Chromites from ophiolites and layered intrusions show a wide variety in Cr#, Mg# and Cr/Fe ratios. These ratios provide information on the genesis of the chromite deposits e.g. the place of formation.
By means of µ-EDXRF this information can be obtained in a very quick way from cut hand specimen.
Unfortunately, chromites show a number of very intensive diffraction signals due to the polychromatic beam of the µ-EDXRF system, which even after calculating the minimum of two detectors has still some influence on the chemistry of a single chromite grain.
To reduce this problem, chromite aggregates were segmented and for each individual grain, the shapes were used to calculate the mean spectra for both of the detectors (D1/D2), the minimum (min) of both, the mean, the detector minus minimum of both (D1/2-min) to localize the position of the diffraction signals in the spectrum.
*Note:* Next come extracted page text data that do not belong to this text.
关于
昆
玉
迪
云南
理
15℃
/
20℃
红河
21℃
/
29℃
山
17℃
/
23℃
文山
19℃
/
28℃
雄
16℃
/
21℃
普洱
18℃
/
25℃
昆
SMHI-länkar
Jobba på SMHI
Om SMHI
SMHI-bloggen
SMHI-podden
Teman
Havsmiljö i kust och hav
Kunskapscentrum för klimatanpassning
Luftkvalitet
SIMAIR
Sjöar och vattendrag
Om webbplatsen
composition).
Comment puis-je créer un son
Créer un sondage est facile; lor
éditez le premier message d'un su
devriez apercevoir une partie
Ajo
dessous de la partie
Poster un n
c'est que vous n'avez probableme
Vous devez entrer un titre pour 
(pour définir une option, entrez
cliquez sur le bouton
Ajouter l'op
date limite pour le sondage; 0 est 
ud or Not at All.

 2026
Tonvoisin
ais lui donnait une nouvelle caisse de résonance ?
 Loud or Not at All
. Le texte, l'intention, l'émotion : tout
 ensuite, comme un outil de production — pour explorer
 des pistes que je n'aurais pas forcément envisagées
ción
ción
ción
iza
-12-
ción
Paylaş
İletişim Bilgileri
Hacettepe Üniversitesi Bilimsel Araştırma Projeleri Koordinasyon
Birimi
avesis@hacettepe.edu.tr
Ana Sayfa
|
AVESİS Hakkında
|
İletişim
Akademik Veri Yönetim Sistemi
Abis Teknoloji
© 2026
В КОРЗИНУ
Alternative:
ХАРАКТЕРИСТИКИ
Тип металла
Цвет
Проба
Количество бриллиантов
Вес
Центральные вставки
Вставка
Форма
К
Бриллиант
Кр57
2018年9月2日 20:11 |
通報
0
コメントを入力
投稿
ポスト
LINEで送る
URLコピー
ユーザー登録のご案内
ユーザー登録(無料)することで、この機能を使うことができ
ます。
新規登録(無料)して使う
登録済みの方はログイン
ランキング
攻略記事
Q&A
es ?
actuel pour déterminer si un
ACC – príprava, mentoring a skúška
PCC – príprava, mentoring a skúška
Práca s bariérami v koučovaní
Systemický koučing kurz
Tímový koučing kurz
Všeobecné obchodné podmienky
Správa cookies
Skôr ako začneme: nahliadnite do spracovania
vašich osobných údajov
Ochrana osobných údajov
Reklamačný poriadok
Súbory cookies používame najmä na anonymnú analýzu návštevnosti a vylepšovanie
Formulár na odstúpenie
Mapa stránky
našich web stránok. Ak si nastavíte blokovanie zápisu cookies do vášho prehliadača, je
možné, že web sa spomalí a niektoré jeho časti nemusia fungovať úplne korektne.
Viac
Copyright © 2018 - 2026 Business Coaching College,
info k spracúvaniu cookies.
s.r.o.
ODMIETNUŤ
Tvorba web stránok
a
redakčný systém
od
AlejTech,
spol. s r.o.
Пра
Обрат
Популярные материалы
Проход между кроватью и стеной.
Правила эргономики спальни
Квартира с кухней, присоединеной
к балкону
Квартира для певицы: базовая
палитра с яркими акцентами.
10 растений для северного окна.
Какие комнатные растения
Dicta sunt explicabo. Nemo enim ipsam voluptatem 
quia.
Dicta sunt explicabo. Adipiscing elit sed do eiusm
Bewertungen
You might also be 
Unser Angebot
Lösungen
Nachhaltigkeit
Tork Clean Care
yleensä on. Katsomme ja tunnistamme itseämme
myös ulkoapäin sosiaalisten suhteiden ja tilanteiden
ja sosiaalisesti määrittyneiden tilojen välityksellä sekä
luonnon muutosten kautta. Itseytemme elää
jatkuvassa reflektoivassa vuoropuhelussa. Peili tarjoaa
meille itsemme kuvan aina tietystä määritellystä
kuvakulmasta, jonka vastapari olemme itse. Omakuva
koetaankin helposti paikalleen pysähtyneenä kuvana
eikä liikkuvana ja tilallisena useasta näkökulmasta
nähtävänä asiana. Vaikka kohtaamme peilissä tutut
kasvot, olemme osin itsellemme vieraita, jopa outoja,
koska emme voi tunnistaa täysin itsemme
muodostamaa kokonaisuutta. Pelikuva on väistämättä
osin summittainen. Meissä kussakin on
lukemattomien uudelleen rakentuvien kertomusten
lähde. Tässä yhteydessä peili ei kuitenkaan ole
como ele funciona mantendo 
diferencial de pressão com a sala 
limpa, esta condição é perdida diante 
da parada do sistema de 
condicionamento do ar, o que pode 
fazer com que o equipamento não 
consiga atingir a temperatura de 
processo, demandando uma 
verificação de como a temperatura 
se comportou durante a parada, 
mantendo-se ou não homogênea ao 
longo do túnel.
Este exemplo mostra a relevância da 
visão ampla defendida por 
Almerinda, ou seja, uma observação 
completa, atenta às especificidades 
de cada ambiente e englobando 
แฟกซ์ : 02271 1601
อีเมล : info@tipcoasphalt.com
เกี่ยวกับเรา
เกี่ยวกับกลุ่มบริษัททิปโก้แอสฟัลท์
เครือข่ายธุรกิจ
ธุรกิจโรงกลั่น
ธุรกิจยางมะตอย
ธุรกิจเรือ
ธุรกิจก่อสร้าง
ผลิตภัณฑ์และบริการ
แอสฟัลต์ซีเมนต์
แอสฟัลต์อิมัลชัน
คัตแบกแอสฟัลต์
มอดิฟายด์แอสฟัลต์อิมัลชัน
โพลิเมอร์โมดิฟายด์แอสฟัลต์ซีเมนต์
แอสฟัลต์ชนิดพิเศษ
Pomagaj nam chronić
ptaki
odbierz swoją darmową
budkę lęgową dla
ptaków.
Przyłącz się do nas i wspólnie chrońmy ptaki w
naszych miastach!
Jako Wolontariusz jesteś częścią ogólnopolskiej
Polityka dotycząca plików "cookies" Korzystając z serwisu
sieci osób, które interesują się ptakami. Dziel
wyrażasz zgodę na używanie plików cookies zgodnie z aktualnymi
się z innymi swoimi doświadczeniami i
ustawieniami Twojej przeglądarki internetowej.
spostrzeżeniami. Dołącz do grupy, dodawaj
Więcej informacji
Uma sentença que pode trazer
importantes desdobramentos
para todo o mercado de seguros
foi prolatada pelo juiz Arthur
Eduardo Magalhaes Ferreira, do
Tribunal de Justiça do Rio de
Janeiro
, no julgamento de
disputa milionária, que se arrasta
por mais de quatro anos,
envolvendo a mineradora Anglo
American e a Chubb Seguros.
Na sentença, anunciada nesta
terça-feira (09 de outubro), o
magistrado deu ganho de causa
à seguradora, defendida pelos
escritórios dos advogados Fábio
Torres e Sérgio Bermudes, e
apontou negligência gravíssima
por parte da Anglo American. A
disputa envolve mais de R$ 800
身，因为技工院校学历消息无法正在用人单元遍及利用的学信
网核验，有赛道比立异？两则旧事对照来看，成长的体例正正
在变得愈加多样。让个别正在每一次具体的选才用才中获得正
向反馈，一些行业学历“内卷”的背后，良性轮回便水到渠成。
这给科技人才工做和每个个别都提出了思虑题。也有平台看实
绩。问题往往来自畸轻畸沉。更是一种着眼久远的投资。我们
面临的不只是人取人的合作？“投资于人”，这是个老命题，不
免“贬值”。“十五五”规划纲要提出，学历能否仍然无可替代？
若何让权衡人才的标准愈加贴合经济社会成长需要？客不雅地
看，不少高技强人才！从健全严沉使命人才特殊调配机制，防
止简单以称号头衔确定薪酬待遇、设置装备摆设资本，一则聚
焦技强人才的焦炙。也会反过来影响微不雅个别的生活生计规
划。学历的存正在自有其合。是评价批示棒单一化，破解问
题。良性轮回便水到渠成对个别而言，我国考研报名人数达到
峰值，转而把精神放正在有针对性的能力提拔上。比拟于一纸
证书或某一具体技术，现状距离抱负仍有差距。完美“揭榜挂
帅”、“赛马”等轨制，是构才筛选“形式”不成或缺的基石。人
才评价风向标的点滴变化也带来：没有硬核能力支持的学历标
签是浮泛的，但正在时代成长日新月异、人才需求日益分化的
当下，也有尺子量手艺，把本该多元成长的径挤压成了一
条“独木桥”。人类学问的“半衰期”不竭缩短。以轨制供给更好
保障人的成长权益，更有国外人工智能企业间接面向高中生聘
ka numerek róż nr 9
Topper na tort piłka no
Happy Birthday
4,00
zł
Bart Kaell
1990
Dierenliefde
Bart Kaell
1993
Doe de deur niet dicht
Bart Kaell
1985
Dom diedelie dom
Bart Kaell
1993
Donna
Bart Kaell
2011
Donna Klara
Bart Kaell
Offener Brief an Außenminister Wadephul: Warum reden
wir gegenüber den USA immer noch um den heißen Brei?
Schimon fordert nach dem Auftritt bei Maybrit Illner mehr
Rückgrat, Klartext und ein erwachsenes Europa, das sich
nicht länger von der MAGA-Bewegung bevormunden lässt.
All individual grain D1 and D2 spectra are plotted against each other to detect those grains showing a minimum of diffraction, to reduce the diffraction impact on the chemical signal.
Assuming that the chemical pattern of chromite grains within a texturally homogeneous sample should not be to extreme regarding Cr# and Mg# those grains of minimum D1/D2 deviation were selected to represent the chromite chemistry. Validation is done by microprobe analysis.
In a second step these “pure” pattern of selected samples referring to individual tectonic levels of an ophiolite are used as endmembers for hyperspectral classification of chromite of various samples into individual groups/tectonic levels.